Plakat der KUD zur Politik der StärkeZu den Dogmen westdeutscher Außenpolitik gehörte auch die Annahme, die Sowjetunion wolle die Westmächte aus Berlin und Deutschland verdrängen, die Viermächte-Verantwortung aushöhlen und schließlich die beiden deutschen Staaten zu Verhandlungen über die Lösung der "deutschen Frage" zwingen. Bonn war mit den drei Westmächten einig, daß solche Gespräche nicht stattfinden durften. Die Alliierte Hohe Kommission, die in den ersten Jahren die Vormundschaft über die Regierung Adenauers ausübte, erklärte am 20. Oktober 1949 - zwei Wochen nach der Gründung des Oststaats -, die Regierung der DDR sei nicht berechtigt, im Namen Ostdeutschlands, geschweige denn im Namen Gesamtdeutschlands zu sprechen. Am folgenden Tag verkündete der Bundeskanzler des Weststaats unter allgemeiner Billigung des Bundestags in einer Regierungserklärung den Anspruch, nur die Bundesrepublik sei befugt, im Namen Deutschlands und des deutschen Volkes zu sprechen.
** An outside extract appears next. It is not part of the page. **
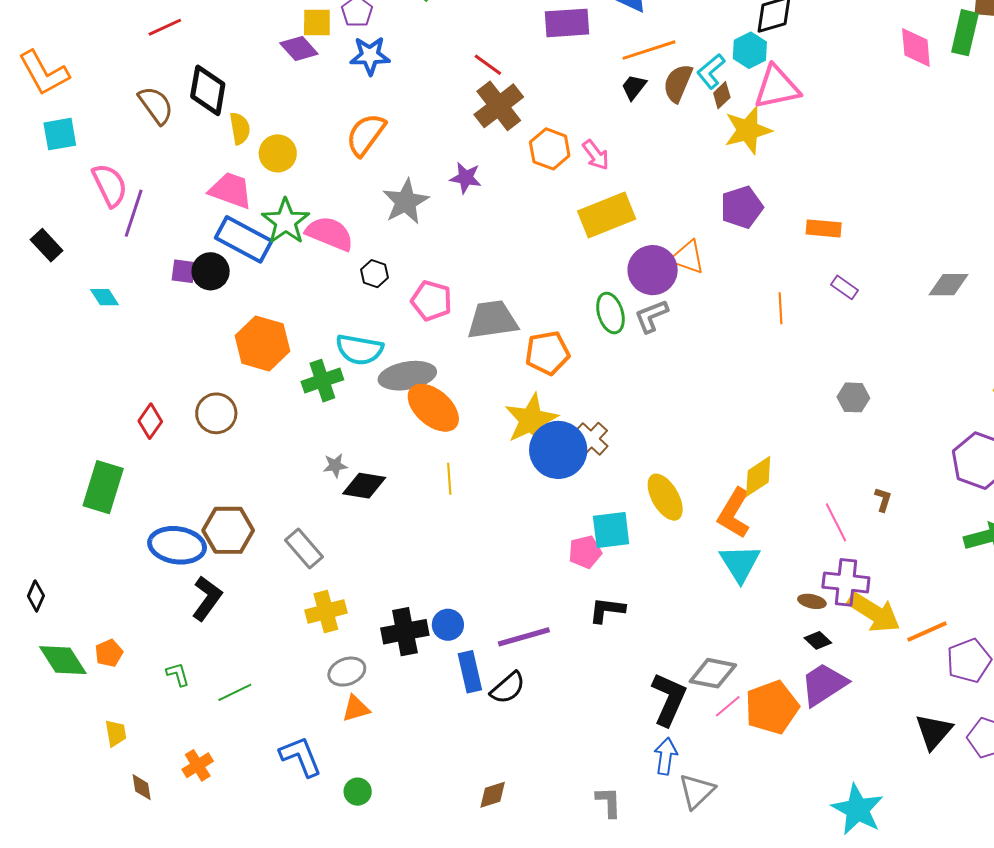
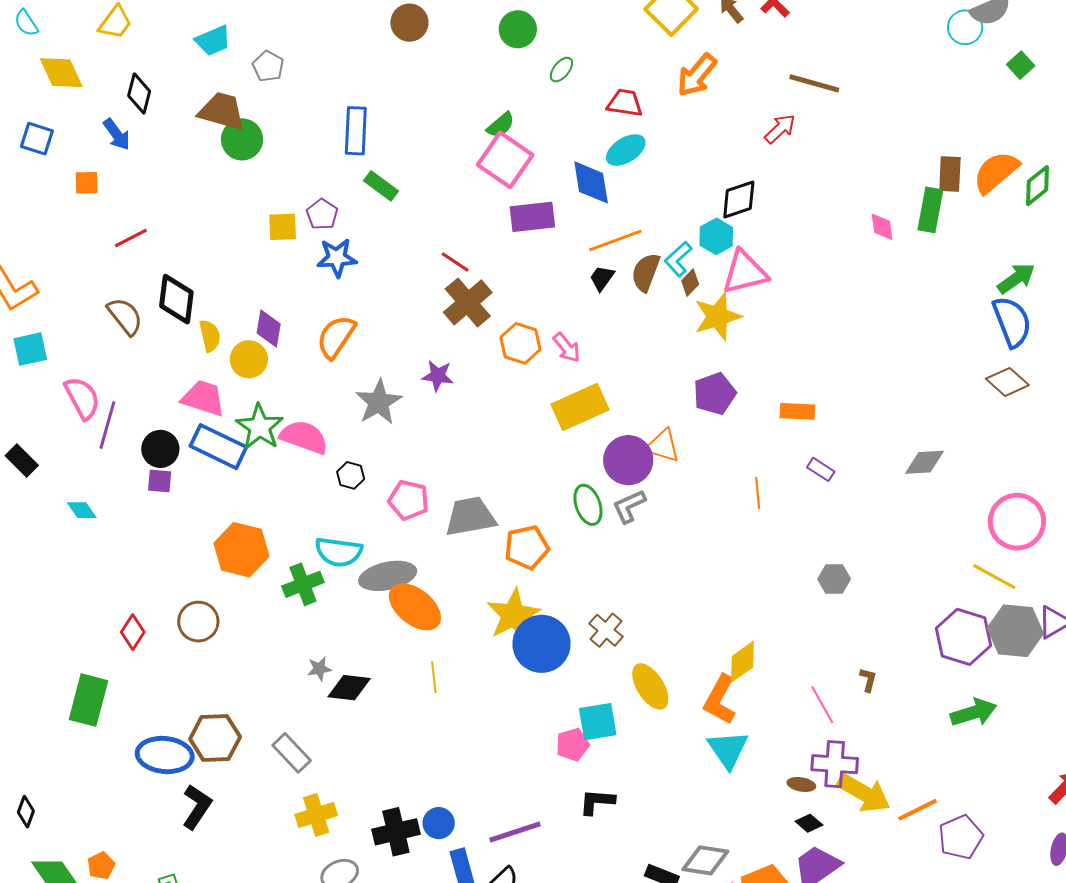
purple diamond: (299, 48) -> (269, 328), moved, turned 54
pink diamond: (916, 48) -> (882, 227), size x0.7
black circle: (211, 271) -> (160, 449), moved
brown cross: (591, 439) -> (606, 630), moved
Mindestens zwei Jahrzehnte lang wurde der Anspruch alltäglich in Szene gesetzt durch die Verweigerung, den Oststaat bei seinem Namen zu nennen (er sollte "die Zone" bleiben oder nur in Gänsefüßchen - "DDR" - gesetzt werden), während auch im Sprachgebrauch "Bundesrepublik" synonym für "Deutschland" gebraucht wurde.

              

Der politische Alleinvertretungsanspruch wurde im Herbst 1950 von den drei Westmächten feierlich bestätigt, und fünf Jahre später, im Dezember 1955, ein halbes Jahr nachdem die Bundesrepublik die Souveränität erlangt hatte, wurde er mit Hilfe der Hallstein-Doktrin auf lange Jahre festgeschrieben. Der nach dem damaligen Staatssekretär im Auswärtigen Amt Walter Hallstein benannte Grundsatz bedrohte alle Staaten, die die DDR anerkennen und diplomatische Beziehungen zu ihr aufnehmen wollten, mit Sanktionen. Das galt bis Ende der 60er Jahre. In der Regel genügte die Drohung, namentlich gegenüber armen Ländern. Im Herbst 1957 wurde es Ernst: Bonn brach die Beziehungen zu Jugoslawien ab; 1963 wurde die Hallstein-Doktrin gegen Kuba angewendet.

Im Kalten Krieg war, wie die Isolation der DDR in den ersten zwei Jahrzehnten ihrer Existenz bewies, der Bonner Alleinvertretungsanspruch eine der schärfsten Waffen. Über die außenpolitischen und diplomatischen Wirkungen hinaus diente er auch der Legitimation einer beanspruchten Vormundschaft über die Bevölkerung der Deutschen Demokratischen Republik, da sie ja an freier Willensäußerung von Anfang an gehindert war. Im Zuge dieser Argumentation wurde "Freiheit" zu einem viel strapazierten Begriff. Er stand für das westliche Demokratiesystem und die damit verbundenen Vorteile. Weil er in der Argumentation der Gegenseite eine so große Rolle spielte, wurde ein anderer nicht minder hehrer Begriff, nämlich "Frieden" abgenutzt. Das ging in der Zeit des Kalten Kriegs so weit, daß man sich als Kommunist oder als Sympathisant verdächtig machte, wenn man zu viel vom Frieden sprach.